ATON: Aid to Navigation
buoys and markers that guide vessel operators through waterways; may be lighted or unlighted.

sailors use DSC equipment for safety
Sailing safety is enhanced with DSC, which sends a distress alert with the push of a button. Image courtesy of BoatUS

DSC: Digital Selective Calling 
allows mariners to instantly send with the push of a button an automatically formatted distress alert, without holding or standing by a speaker.

EPIRB safety equipment  for sailors and boater
An Emergency Position Indicating Radio Beacon transmission helps rescuers find those in distress. Image courtesy of the National Safe Boating Council

EPIRB: Emergency Position Indicating Radio Beacon
alerts search and rescue services by transmitting a coded message; transmits a homing signal for rescuers to find those in distress; registered to a vessel; water or manually activated; Find registration information here.

sailors use many safety acronyms
Sailors use acronyms for many pieces of safety equipment. Photo by Al Schreitmueller

MMSI: Marine Mobile Service Identity
unique number assigned to a DSC radio or an AIS unit; information provided when obtaining a MMSI number is transferred into the U.S. Coast Guard’s national distress database for use in emergency situations.

PLB safety equipment
A Personal Locator Beacon is an appropriate piece of safety equipment for sailing and other adventures. Image courtesy of BoatUS

 

PLB: Personal Locator Beacon
alerts search and rescue services by transmitting a coded message; registered to an individual; manual activation; need to be registered.

SARSAT: Search And Rescue Satellite Aided Tracking 
system operated by NOAA to detect and locate mariners, aviators, and recreational enthusiasts in distress.

Sailors use many safety acronyms
The Safety Equipment Requirements (SERs) for sailing can be found at the US Sailng website. Photo of Block Island Race Week 2019 by Will Keyworth

SERS: Safety Equipment Requirements
a list of required safety equipment initially compiled by US Sailing to provide sailing race organizing authorities an option to specify safety equipment requirements and the ability to modify requirements for their particular event; may be used as a guide by all sailors, whether racing or not.

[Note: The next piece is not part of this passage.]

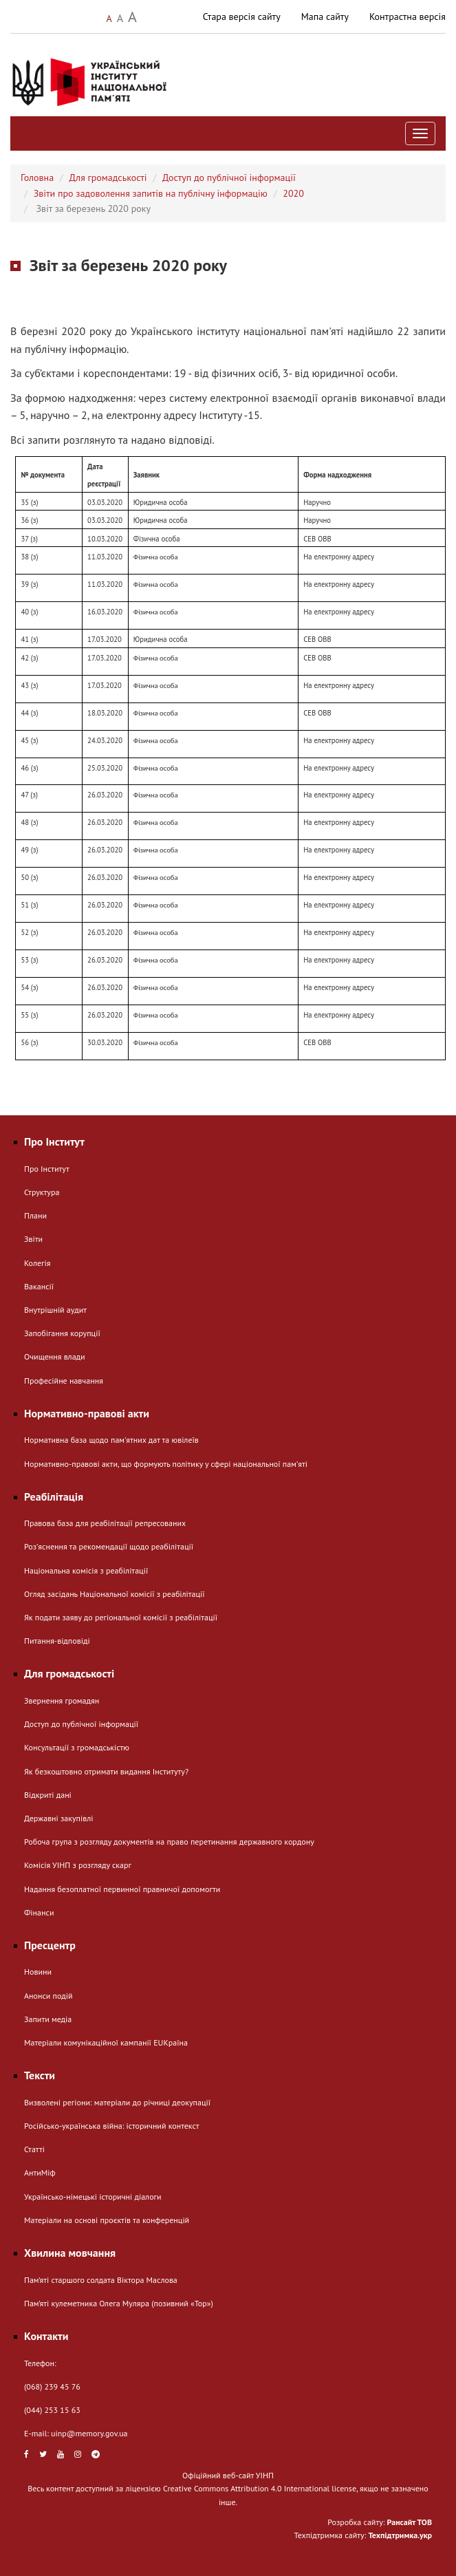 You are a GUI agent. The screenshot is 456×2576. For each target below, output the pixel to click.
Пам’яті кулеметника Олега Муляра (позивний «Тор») (118, 2303)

SSB: Single Sideband (radio)
capable of communication with multiple people; free to use; capable of receiving weather reports and sending or receiving email. May come with DSC; replaced to some degree by satellite communications. 

radio safety equipment
For distance sailing, safety-minded radio options would include both a mounted and handheld VHF radio.

VHF: Very High Frequency; two-way radio transceivers
Handheld has short range voice communication up to five miles to other vessels and 20 miles to land; works on line of sight; shorter ranged than mounted. 
Mounted has a masthead antenna; remote handset may be added.